En attendant avec impatience la mi-janvier, que tout ça soit oublié et qu’on puisse enfin passer à  autre chose, Fluctuat a trouvé le remède : une cure de séries télé déjantées à  ingurgiter en masse sous une ou deux couvertures.

Si Friends est en effet fortement recommandé, c’est surtout vers Scrubs que je me tournerai. Complètement déjanté, décalé, c’est LA série pour les adeptes du 23e degré. Je suis en pleine période Scrubs en ce moment. Mon unique envie, c’est non pas de la musique, ni du sexe, ni du chocolat, c’est juste de me faire l’intégrale de Scrubs en DVD (le premier symptôme, c’est la consultation compulsive de sites d’achat ou de downloading. Le deuxième symptôme, c’est l’apparition d’un sourire à  la simple consultation du guide télé en date du vendredi aux environs de 23h45 sur M6).

Difficile de faire l’impasse aussi sur les Simpsons, ou encore That 70’s show. Un épisode de Californication, la série du moment, peut être un excellent moment de transition. Le tout est d’équilibrer correctement le dosage, afin d’éviter l’overdose et l’abrutissement du seul neurone qui vous reste après l’intensité des fêtes de fin d’année.
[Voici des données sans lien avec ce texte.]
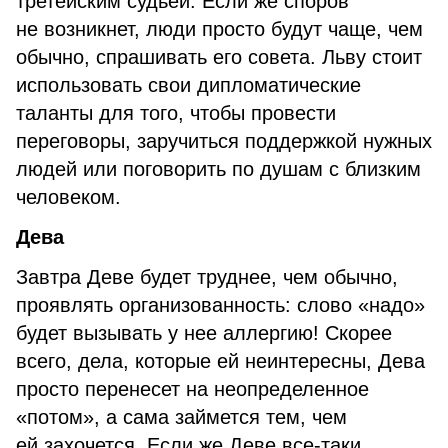
третейским судьей. Если же споров
не возникнет, люди просто будут чаще, чем
обычно, спрашивать его совета. Льву стоит
использовать свои дипломатические
таланты для того, чтобы провести
переговоры, заручиться поддержкой нужных
людей или поговорить по душам с близким
человеком.
Дева
Завтра Деве будет труднее, чем обычно,
проявлять организованность: слово «надо»
будет вызывать у нее аллергию! Скорее
всего, дела, которые ей неинтересны, Дева
просто перенесет на неопределенное
«потом», а сама займется тем, чем
ей захочется. Если же Деве все-таки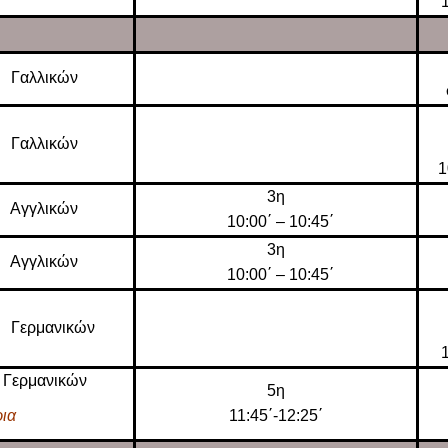
1
 Γαλλικών
 Γαλλικών
1
3η
 Αγγλικών
10:00΄ – 10:45΄
3η
 Αγγλικών
10:00΄ – 10:45΄
 Γερμανικών
1
 Γερμανικών
5η
ια
11:45΄-12:25΄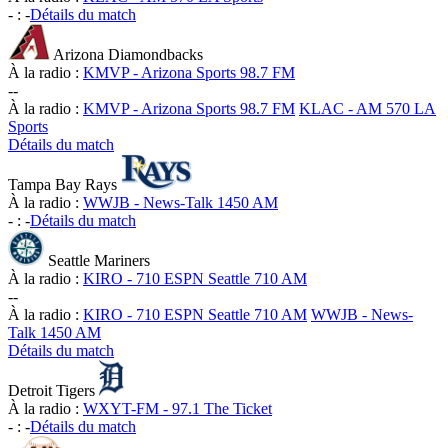
-
:
-
Détails du match
Arizona Diamondbacks
À la radio :
KMVP - Arizona Sports 98.7 FM
-
-
À la radio :
KMVP - Arizona Sports 98.7 FM
KLAC - AM 570 LA
Sports
Détails du match
Tampa Bay Rays
À la radio :
WWJB - News-Talk 1450 AM
-
:
-
Détails du match
Seattle Mariners
À la radio :
KIRO - 710 ESPN Seattle 710 AM
-
-
À la radio :
KIRO - 710 ESPN Seattle 710 AM
WWJB - News-
Talk 1450 AM
Détails du match
Detroit Tigers
À la radio :
WXYT-FM - 97.1 The Ticket
-
:
-
Détails du match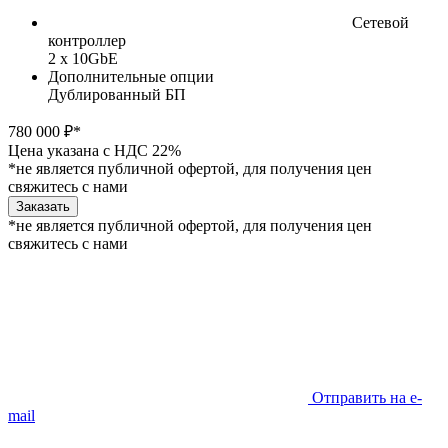
Сетевой
контроллер
2 x 10GbE
Дополнительные опции
Дублированный БП
780 000 ₽*
Цена указана с НДС 22%
*не является публичной офертой, для получения цен
свяжитесь с нами
Заказать
*не является публичной офертой, для получения цен
свяжитесь с нами
Отправить на e-
mail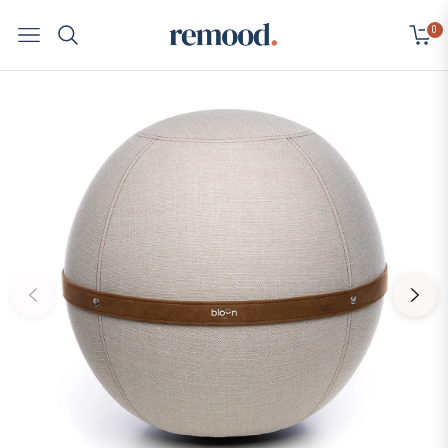
0
Navigation
Cart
Tomber par hasard sur quelques épisodes d’un gars/une fille est tout aussi bon pour le moral qu’une crêpe-nutella, à  consommer sans modération (la crêpe-nutella aussi).

Mais je crois que le must du must, quelle que soit la période de l’année, quelle que soit l’intensité mélancolique, ce qui remet toujours d’aplomb un moral vacillant, c’est un épisode de Confessions Intimes.